EXERCISE BRIEF: Each line of the data must be set down again without a single difference.

Data excerpts:
:::::
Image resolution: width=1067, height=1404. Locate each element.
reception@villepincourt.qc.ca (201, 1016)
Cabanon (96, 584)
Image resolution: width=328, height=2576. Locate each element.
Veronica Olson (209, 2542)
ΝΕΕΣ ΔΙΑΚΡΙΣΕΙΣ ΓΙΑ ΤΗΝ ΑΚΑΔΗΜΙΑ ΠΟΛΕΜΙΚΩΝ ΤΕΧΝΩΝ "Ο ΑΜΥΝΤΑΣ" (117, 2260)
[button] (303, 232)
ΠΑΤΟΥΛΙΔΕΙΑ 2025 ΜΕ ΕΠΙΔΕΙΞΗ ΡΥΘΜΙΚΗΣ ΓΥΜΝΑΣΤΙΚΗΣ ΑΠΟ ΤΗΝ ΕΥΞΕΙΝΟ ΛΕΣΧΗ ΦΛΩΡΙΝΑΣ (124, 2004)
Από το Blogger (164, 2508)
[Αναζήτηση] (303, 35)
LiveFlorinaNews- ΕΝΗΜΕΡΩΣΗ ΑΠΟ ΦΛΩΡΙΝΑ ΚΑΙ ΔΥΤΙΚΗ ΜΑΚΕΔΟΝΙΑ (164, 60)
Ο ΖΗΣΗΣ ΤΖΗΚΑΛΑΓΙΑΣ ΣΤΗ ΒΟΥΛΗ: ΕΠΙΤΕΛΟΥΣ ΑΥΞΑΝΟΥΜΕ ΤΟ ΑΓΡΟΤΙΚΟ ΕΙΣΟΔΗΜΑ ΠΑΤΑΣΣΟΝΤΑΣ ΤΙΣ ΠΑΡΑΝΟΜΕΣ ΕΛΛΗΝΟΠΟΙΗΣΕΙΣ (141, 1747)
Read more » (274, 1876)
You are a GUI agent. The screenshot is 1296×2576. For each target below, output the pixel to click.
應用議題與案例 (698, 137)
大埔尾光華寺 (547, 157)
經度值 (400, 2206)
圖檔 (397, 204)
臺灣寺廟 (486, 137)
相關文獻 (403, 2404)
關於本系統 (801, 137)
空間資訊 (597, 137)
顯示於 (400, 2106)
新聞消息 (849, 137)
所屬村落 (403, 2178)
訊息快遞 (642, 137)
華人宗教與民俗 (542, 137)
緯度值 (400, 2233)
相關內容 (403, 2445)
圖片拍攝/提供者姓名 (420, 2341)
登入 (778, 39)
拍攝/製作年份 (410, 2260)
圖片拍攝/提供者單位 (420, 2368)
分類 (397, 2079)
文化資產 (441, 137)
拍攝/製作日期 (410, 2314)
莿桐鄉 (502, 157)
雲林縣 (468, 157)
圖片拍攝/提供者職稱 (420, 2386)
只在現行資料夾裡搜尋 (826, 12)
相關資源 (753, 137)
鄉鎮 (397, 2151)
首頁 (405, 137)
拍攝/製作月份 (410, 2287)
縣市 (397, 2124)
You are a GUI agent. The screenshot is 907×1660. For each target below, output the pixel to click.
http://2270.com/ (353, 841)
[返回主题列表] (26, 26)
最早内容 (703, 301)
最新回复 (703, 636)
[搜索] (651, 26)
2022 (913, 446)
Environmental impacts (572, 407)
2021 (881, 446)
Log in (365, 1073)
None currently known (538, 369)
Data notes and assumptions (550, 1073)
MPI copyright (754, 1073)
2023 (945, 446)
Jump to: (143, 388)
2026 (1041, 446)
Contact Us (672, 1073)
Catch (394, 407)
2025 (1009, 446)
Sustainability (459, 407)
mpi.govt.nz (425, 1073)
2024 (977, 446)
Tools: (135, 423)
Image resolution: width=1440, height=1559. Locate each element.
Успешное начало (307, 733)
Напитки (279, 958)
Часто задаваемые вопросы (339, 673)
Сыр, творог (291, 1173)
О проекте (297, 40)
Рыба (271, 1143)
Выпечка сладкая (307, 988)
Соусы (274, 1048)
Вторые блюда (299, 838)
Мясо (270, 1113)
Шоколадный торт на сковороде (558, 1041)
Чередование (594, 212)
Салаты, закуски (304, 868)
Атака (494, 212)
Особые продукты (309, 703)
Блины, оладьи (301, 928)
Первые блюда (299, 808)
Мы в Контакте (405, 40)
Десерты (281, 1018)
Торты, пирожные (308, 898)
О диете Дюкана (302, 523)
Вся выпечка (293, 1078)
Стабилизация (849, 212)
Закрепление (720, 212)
:::::
TASK ANSWER:
Image resolution: width=1067, height=1404. Locate each element.
reception@villepincourt.qc.ca (201, 1016)
Cabanon (96, 584)
Image resolution: width=328, height=2576. Locate each element.
Veronica Olson (209, 2542)
ΝΕΕΣ ΔΙΑΚΡΙΣΕΙΣ ΓΙΑ ΤΗΝ ΑΚΑΔΗΜΙΑ ΠΟΛΕΜΙΚΩΝ ΤΕΧΝΩΝ "Ο ΑΜΥΝΤΑΣ" (117, 2260)
[button] (303, 232)
ΠΑΤΟΥΛΙΔΕΙΑ 2025 ΜΕ ΕΠΙΔΕΙΞΗ ΡΥΘΜΙΚΗΣ ΓΥΜΝΑΣΤΙΚΗΣ ΑΠΟ ΤΗΝ ΕΥΞΕΙΝΟ ΛΕΣΧΗ ΦΛΩΡΙΝΑΣ (124, 2004)
Από το Blogger (164, 2508)
[Αναζήτηση] (303, 35)
LiveFlorinaNews- ΕΝΗΜΕΡΩΣΗ ΑΠΟ ΦΛΩΡΙΝΑ ΚΑΙ ΔΥΤΙΚΗ ΜΑΚΕΔΟΝΙΑ (164, 60)
Ο ΖΗΣΗΣ ΤΖΗΚΑΛΑΓΙΑΣ ΣΤΗ ΒΟΥΛΗ: ΕΠΙΤΕΛΟΥΣ ΑΥΞΑΝΟΥΜΕ ΤΟ ΑΓΡΟΤΙΚΟ ΕΙΣΟΔΗΜΑ ΠΑΤΑΣΣΟΝΤΑΣ ΤΙΣ ΠΑΡΑΝΟΜΕΣ ΕΛΛΗΝΟΠΟΙΗΣΕΙΣ (141, 1747)
Read more » (274, 1876)
You are a GUI agent. The screenshot is 1296×2576. For each target below, output the pixel to click.
應用議題與案例 (698, 137)
大埔尾光華寺 (547, 157)
經度值 (400, 2206)
圖檔 (397, 204)
臺灣寺廟 (486, 137)
相關文獻 (403, 2404)
關於本系統 (801, 137)
空間資訊 (597, 137)
顯示於 (400, 2106)
新聞消息 (849, 137)
所屬村落 (403, 2178)
訊息快遞 (642, 137)
華人宗教與民俗 (542, 137)
緯度值 (400, 2233)
相關內容 (403, 2445)
圖片拍攝/提供者姓名 (420, 2341)
登入 (778, 39)
拍攝/製作年份 (410, 2260)
圖片拍攝/提供者單位 (420, 2368)
分類 (397, 2079)
文化資產 (441, 137)
拍攝/製作日期 (410, 2314)
莿桐鄉 (502, 157)
雲林縣 (468, 157)
圖片拍攝/提供者職稱 (420, 2386)
只在現行資料夾裡搜尋 (826, 12)
相關資源 (753, 137)
鄉鎮 (397, 2151)
首頁 (405, 137)
拍攝/製作月份 (410, 2287)
縣市 (397, 2124)
You are a GUI agent. The screenshot is 907×1660. For each target below, output the pixel to click.
http://2270.com/ (353, 841)
[返回主题列表] (26, 26)
最早内容 (703, 301)
最新回复 (703, 636)
[搜索] (651, 26)
2022 (913, 446)
Environmental impacts (572, 407)
2021 (881, 446)
Log in (365, 1073)
None currently known (538, 369)
Data notes and assumptions (550, 1073)
MPI copyright (754, 1073)
2023 (945, 446)
Jump to: (143, 388)
2026 (1041, 446)
Contact Us (672, 1073)
Catch (394, 407)
2025 (1009, 446)
Sustainability (459, 407)
mpi.govt.nz (425, 1073)
2024 (977, 446)
Tools: (135, 423)
Image resolution: width=1440, height=1559. Locate each element.
Успешное начало (307, 733)
Напитки (279, 958)
Часто задаваемые вопросы (339, 673)
Сыр, творог (291, 1173)
О проекте (297, 40)
Рыба (271, 1143)
Выпечка сладкая (307, 988)
Соусы (274, 1048)
Вторые блюда (299, 838)
Мясо (270, 1113)
Шоколадный торт на сковороде (558, 1041)
Чередование (594, 212)
Салаты, закуски (304, 868)
Атака (494, 212)
Особые продукты (309, 703)
Блины, оладьи (301, 928)
Первые блюда (299, 808)
Мы в Контакте (405, 40)
Десерты (281, 1018)
Торты, пирожные (308, 898)
О диете Дюкана (302, 523)
Вся выпечка (293, 1078)
Стабилизация (849, 212)
Закрепление (720, 212)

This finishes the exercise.